I can imagine God expressing outrage at all of the sins of the world in a way that is completely general and proportionate. I can’t imagine a moral human being doing this, certainly not a psychologically normal human being, in a world so full of outrages. And these psychological and emotional limitations are probably a blessing. It would be unpleasant, even debilitating, to have a constant awareness of all of the evil in the world. Thus, the goal of evenly distributing and proportioning our outrage is neither achievable nor desirable.
A dialectical dead end
How troubled should we be that Black Lives Matter protestors become enraged when police in the U.S. shoot black men, but not when police shoot white men (more in fact) under similar circumstances? Or that conservatives react more strongly to terrorist incidents than to ordinary mass shootings with similar death tolls? I believe that the answer is “not very.” Many of these emotional differences are the products of divergent political views, some of which are reasonable. Differing experiences and life projects can also innocuously explain different levels of outrage. Finally, all outrage must be at least somewhat selective given the psychological limitations of human beings.
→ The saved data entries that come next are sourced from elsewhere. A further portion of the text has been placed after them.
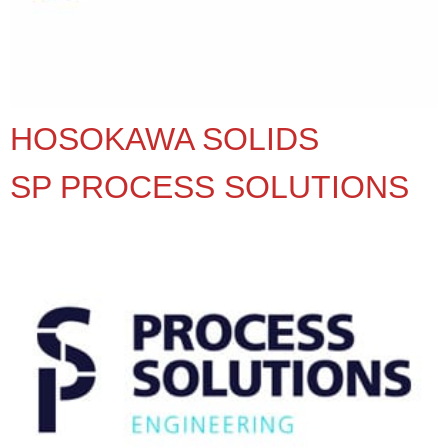
HOSOKAWA SOLIDS
SP PROCESS SOLUTIONS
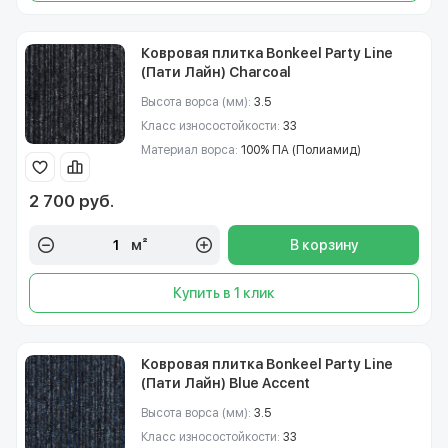
Ковровая плитка Bonkeel Party Line
(Пати Лайн) Charcoal
Высота ворса (мм):
3.5
Класс износостойкости:
33
Материал ворса:
100% ПА (Полиамид)
2 700 руб.
м²
В корзину
Купить в 1 клик
Ковровая плитка Bonkeel Party Line
(Пати Лайн) Blue Accent
Высота ворса (мм):
3.5
Класс износостойкости:
33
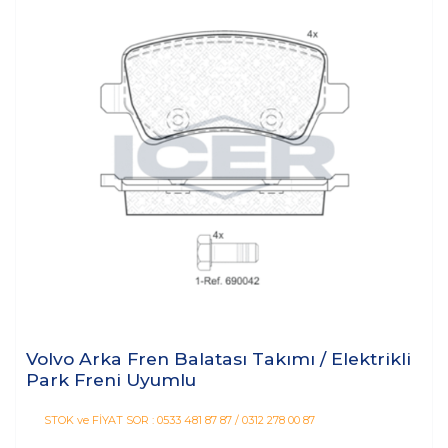
Volvo Arka Fren Balatası Takımı / Elektrikli
Park Freni Uyumlu
STOK ve FİYAT SOR : 0533 481 87 87 / 0312 278 00 87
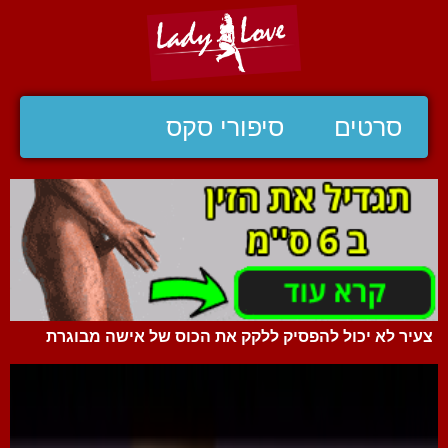
סרטים
סיפורי סקס
צעיר לא יכול להפסיק ללקק את הכוס של אישה מבוגרת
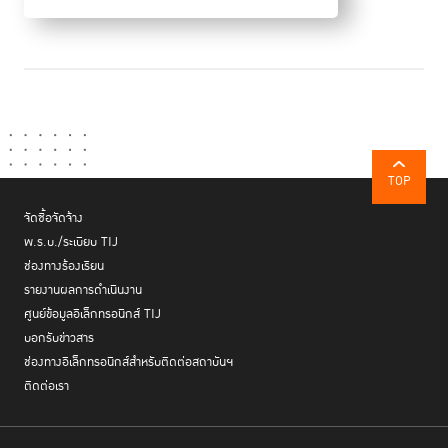
TOP
จัดซื้อจัดจ้าง
พ.ร.บ./ระเบียบ TIJ
ช่องทางร้องเรียน
รายงานผลการดำเนินงาน
ศูนย์ข้อมูลอิเล็กทรอนิกส์ TIJ
บอกรับข่าวสาร
ช่องทางอิเล็กทรอนิกส์สำหรับติดต่อสถาบันฯ
ติดต่อเรา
If what I’ve argued is correct, then a lot of people are needlessly working themselves into a froth of anger over supposed hypocrisies that turn out not to be hypocritical at all. None of this is to deny that hypocrisy exists. Surely it explains some of the patterns of outrage that we observe. But far too much mental and emotional energy is being expended trying to uncover these failings. If you succeed in locating a morally dubious inconsistency in someone’s social media fulminations, then you have the satisfaction of a “gotcha!” moment. But I suspect that calling someone a hypocrite, even deservedly, is unlikely to persuade. It may even cause him to double down.
Politicians and well-known commentators are more apt targets of this kind of scrutiny, partly because their statements carry a greater degree of significance. Even here, however, most criticisms worth making can be made without mention of selective outrage. If Trump calls the press liars when he himself is a liar, the real issue is his dishonesty, not his selective outrage. I recently criticized CU Boulder administrators for “encouraging” faculty to begin their classes with an anti-racist statement on Charlottesville when there had been no such demand response to similar atrocities. Here the issue, as I saw it, was obnoxious political activism, not selective outrage.
To those who remain unconvinced, I have a challenge: are you outraged by all instances of selective outrage that come to your attention? If so, then you expend an unreasonable amount of emotional energy being triggered by other people’s selective outrage. If not, then do you have a principled reason for why some instances of selective outrage, the especially outrageous ones, trigger you, but not others? Are these especially outrageous instances of selective outrage more outrageous than all other outrages that are vying for your outrage?
If you are unwilling or unable to impose this degree of consistency on your own condemnations of selective outrage then you are, by your own lights, a hypocrite. If this degree of consistency seems an unreasonable demand, then you should agree with me. There are many bad things in the world more deserving of your outrage than the selective outrage of others.